2020年代後半に稼働を開始する同社のテキサス州BrownsvilleのRio Grande LNG project から供給する。
販売価格は米国のHenry Hubガス価格に連動し、伊藤忠がLNG運搬船を手配する。すでにNextDecadeは下記の通り、石油大手エクソンモービルや中国、ポルトガルの企業と長期契約を結んでおり、日本企業と合意するのは初めてとなる。
Shell NA LNG 200万トン 20年 ENN LNG of Singapore
中国 ENN Natural Gas 子会社200万トン 20年 Galp(Portuguese) 100万トン 20年 ExxonMobil 100万トン 20年 Guandong Energy Group 100万トン 20年 伊藤忠 100万トン 15年
NextDecadeは、世界にクリーンなエネルギーを提供することに取り組んでいる。
100%子会社のRio Grande LNGとNext Carbon Solutionsを通じて、テキサス州Brownsvilleで年間2,700万t (540万トンx 5 系列)のLNG輸出施設、北米最大級のCO2回収・貯留プロジェクトを開発している。
2023年3月までに投資方針を固め、設計や資材調達、建造は米プラント大手ベクテルが引き受ける。
LNG液化プラントの排ガスCO2 を回収・貯留し、CO2排出量を90%以上減らす。年間500万トン以上のCO2を永久貯留する。
LNG計画は次の通り。
Rio Grande LNG 液化プラント 完成イメージ図
立地
Rio Grande LNGは、パーミアン盆地とEagle Ford シェールガスを世界のLNG市場につなぐ米国最大かつ最もグリーンなLNG輸出ソリューションとなる見込み。

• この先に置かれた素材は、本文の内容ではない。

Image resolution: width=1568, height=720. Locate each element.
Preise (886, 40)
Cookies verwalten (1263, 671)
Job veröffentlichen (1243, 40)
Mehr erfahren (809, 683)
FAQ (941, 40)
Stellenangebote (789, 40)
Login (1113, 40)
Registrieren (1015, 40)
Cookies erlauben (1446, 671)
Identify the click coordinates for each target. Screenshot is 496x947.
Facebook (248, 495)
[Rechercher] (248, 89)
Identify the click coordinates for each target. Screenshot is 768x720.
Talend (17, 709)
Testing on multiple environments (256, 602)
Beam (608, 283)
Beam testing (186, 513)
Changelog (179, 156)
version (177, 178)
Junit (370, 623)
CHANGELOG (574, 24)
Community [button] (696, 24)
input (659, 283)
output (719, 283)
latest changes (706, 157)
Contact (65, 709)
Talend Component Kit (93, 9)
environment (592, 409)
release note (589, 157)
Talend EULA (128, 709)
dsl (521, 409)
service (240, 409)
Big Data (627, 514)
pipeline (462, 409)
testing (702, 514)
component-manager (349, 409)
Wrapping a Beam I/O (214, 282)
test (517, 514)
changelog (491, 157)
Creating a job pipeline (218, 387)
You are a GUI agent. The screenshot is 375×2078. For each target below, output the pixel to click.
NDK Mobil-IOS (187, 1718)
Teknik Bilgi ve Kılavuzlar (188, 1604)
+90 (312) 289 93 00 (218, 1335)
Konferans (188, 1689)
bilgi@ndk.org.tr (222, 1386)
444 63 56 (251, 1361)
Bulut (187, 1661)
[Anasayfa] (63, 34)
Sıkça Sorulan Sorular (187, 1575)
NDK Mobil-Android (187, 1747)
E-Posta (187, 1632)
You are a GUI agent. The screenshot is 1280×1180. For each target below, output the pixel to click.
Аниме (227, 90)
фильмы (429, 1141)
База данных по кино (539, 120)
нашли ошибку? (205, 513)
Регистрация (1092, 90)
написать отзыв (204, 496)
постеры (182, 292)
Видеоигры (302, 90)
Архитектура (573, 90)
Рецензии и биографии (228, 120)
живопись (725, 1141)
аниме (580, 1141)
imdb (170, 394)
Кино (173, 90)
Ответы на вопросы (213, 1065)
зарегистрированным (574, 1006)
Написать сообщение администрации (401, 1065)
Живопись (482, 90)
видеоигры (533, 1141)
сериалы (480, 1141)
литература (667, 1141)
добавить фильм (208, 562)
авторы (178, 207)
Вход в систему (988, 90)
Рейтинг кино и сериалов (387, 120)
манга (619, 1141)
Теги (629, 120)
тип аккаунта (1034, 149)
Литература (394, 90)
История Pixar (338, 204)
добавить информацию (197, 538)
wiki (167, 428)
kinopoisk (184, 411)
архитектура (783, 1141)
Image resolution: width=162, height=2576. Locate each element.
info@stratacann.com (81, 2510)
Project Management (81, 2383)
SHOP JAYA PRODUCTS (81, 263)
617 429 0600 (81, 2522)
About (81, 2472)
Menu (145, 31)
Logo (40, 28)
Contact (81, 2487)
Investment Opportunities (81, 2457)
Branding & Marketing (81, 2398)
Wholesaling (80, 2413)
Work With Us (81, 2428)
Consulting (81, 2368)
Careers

Rio Bravo Pipeline は日量 45 億立方フィートを輸送するよう設計されている。
CO2回収:
NextDecade Corporationと米国三菱重工業は2021年4月、Rio Grande LNG液化プラントの排ガスからのCO2回収システムについて基本計画パッケージの提供を行うことで合意した。米国三菱重工業はCO2回収システムの基本設計、CO2回収技術のライセンス供与を行う。経済性の検討を経て将来的に建設される予定で、排ガスからCO2を回収・貯留(CCS:Carbon Capture and Storage)する技術を商業用のLNG液化プラントに適用する今回の取り組みは、世界初となる。
三菱重工エンジニアリングが関西電力と共同開発したCO2回収技術「KM CDR ProcessTM」を採用し、LNGの低炭素化(Low Carbon LNG)を目指す。将来的に、ガス精製過程での回収分も含め年間500万t規模のCO2排出削減を見込んでいる。